Размышляя так многие годы в сельском своем уединении, пришел я к мысли описать по примеру херонейского философа жизнь человека обыденного, российского, и, не зная в подробности чьей-либо чужой жизни и не располагая библиотеками, решил я, может быть, без достаточной скромности приступить к описанию достопамятностей собственной жизни, полагая, что многие из них не безлюбопытны будут читателям.

Родился я в дни великой Екатерины в первопрестольной столице нашей, в приходе Благовещения, что в Садовниках.
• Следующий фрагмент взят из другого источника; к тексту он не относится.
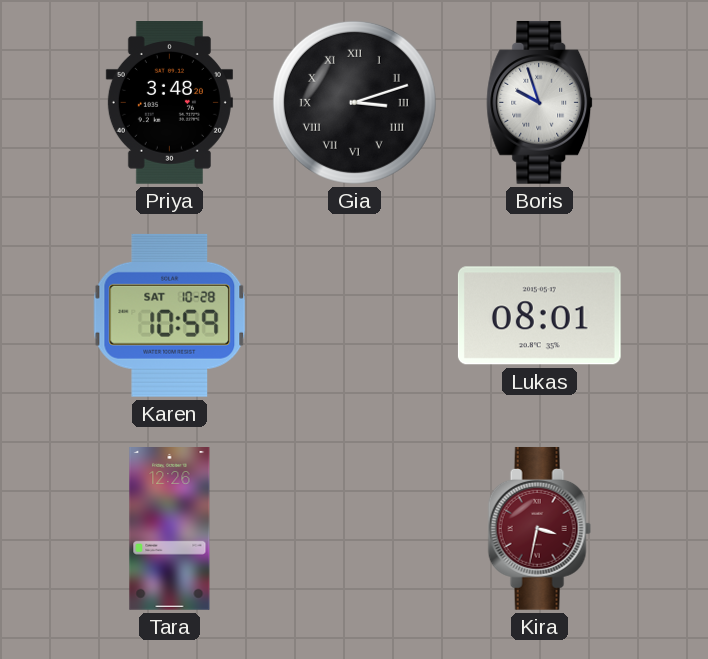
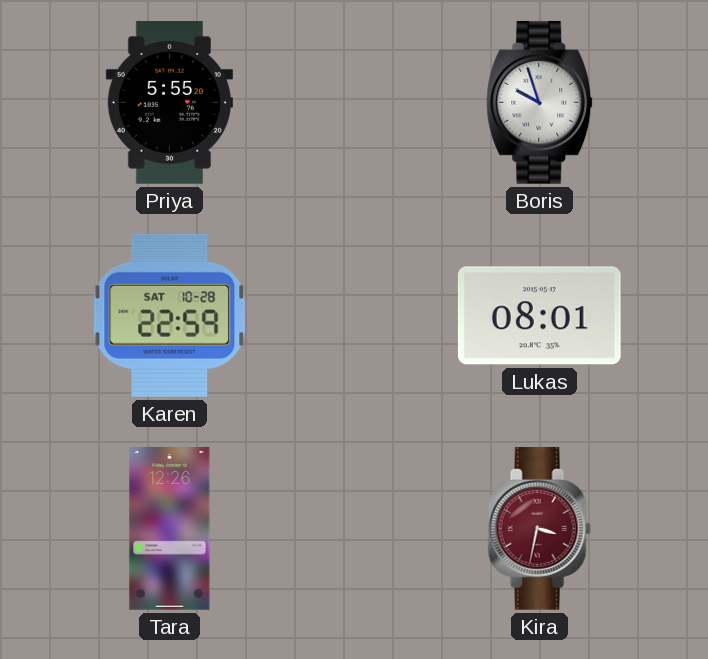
Priya: 3:48 -> 5:55
Gia: 3:12 -> none
Karen: 10:59 -> 22:59
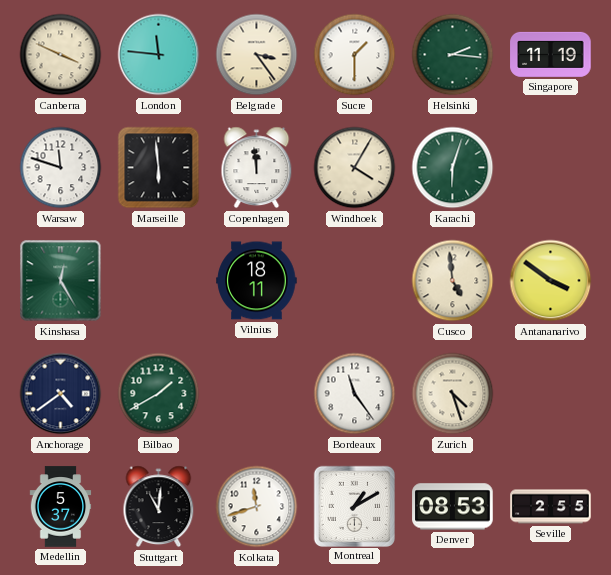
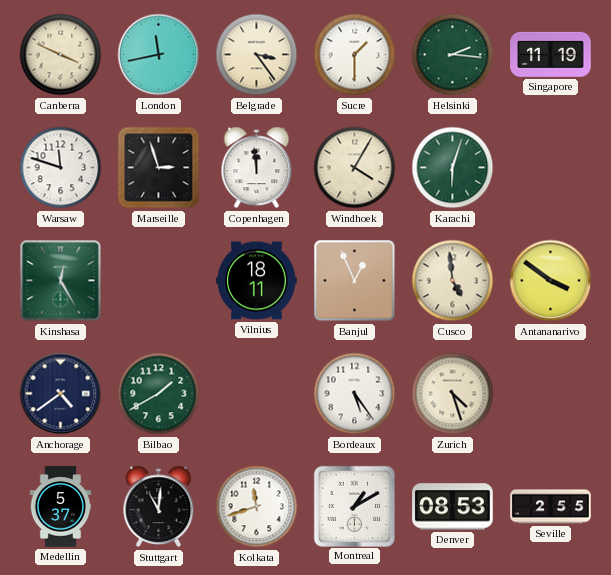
London: 11:46 -> 11:43
Marseille: 5:59 -> 2:57
Banjul: none -> 12:56
Bordeaux: 11:24 -> 5:24
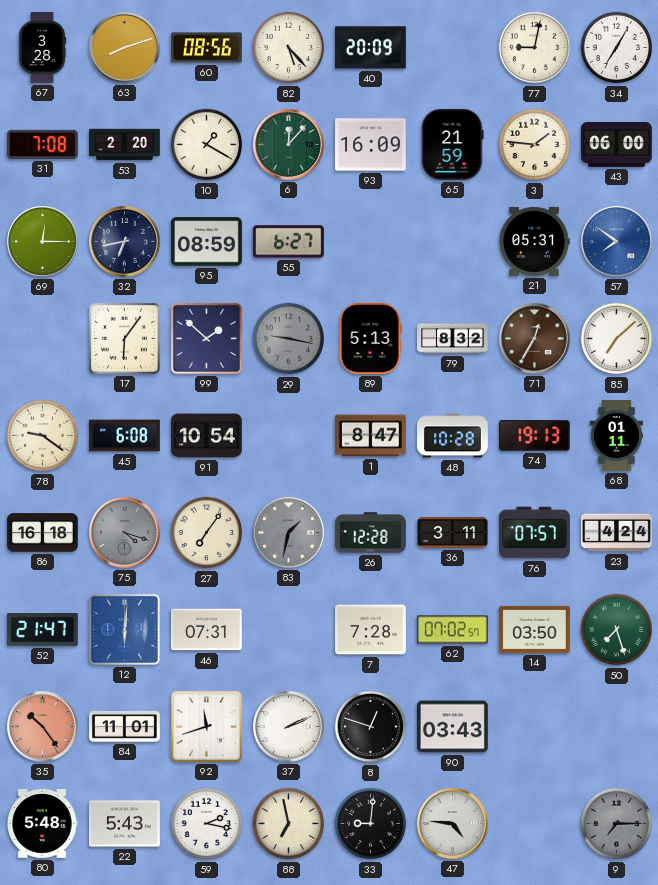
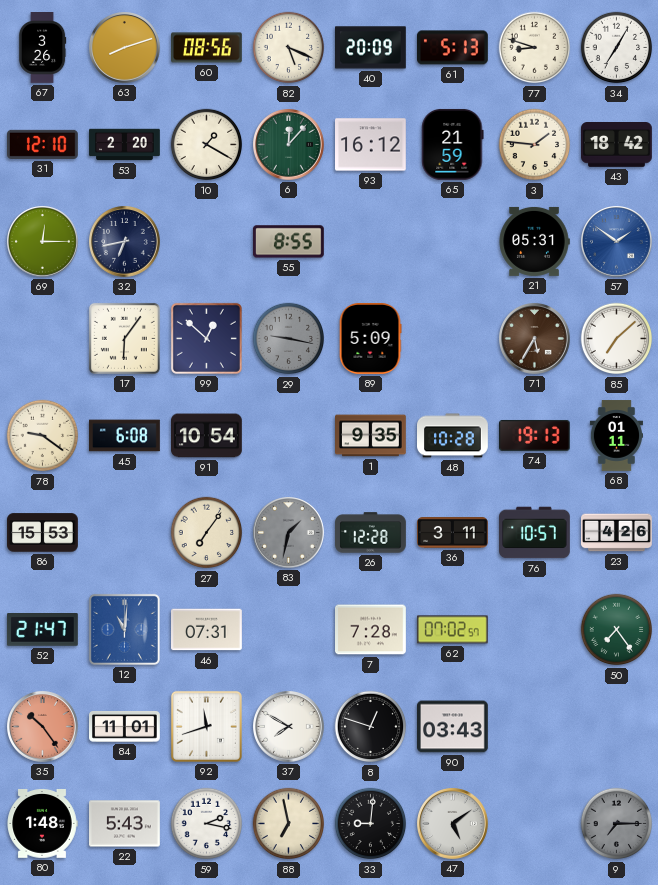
67: 3:28 -> 3:26
82: 5:23 -> 5:19
61: none -> 5:13
77: 9:02 -> 8:48
31: 7:08 -> 12:10
93: 16:09 -> 16:12
43: 06:00 -> 18:42
95: 08:59 -> none
55: 6:27 -> 8:55
57: 7:51 -> 1:51
99: 1:52 -> 12:52
89: 5:13 -> 5:09
79: 8:32 -> none
71: 12:35 -> 5:35
1: 8:47 -> 9:35
86: 16:18 -> 15:53
75: 4:18 -> none
76: 07:57 -> 10:57
23: 4:24 -> 4:26
12: 6:01 -> 11:01
14: 03:50 -> none
50: 7:27 -> 7:24
37: 2:11 -> 7:50
80: 5:48 -> 1:48
47: 4:46 -> 5:09
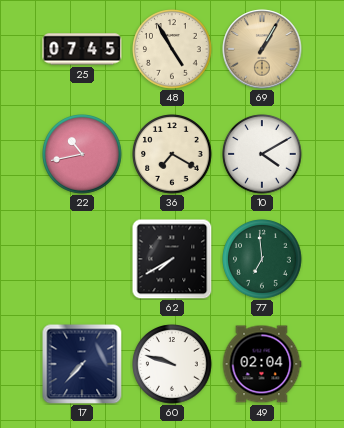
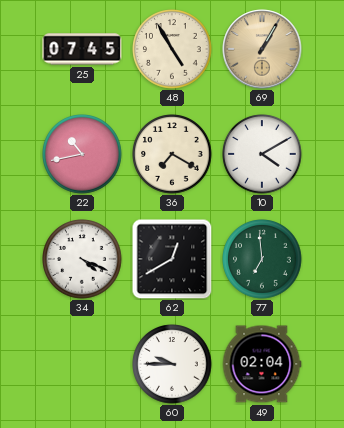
34: none -> 4:19
62: 7:40 -> 12:40
17: 7:37 -> none
60: 9:48 -> 9:45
Отца своего, гвардии полковника и сподвижника Чернышева в знаменитом его набеге на Берлин, я не помню. Матушка, рано овдовев, проживала со мною в большой бедности, где-то в больших Толмачах, проводя лето в Кускове или у дальних родственников наших Шубендорфов, из которых Иван Карлович заведывал конским заводом в Голицынской подмосковной Влахернской, Кузьминки тож, которую, впрочем, сам старый князь любил называть просто Мельницей.

С годами удалось моей матушке, со старанием великим и не без помощи знакомых и товарищей покойного батюшки, определить меня в московский университетский благородный пансион, о котором поднесь вспоминаю с благоговением. Ах, друзья мои! могу ли я передать вам то чувство, которое питал и питаю к Антону Антоновичу, отцу нашему и благодетелю. Поклонам и танцам обучал меня Ламираль, а знаменитый Сандунов руководствовал нашим детским театром.

В 1804 году, в новом синем мундире с малиновым воротником, обшлагами и золотыми пуговицами, принял я на торжественном акте из рук куратора шпагу – знак моего студенческого достоинства.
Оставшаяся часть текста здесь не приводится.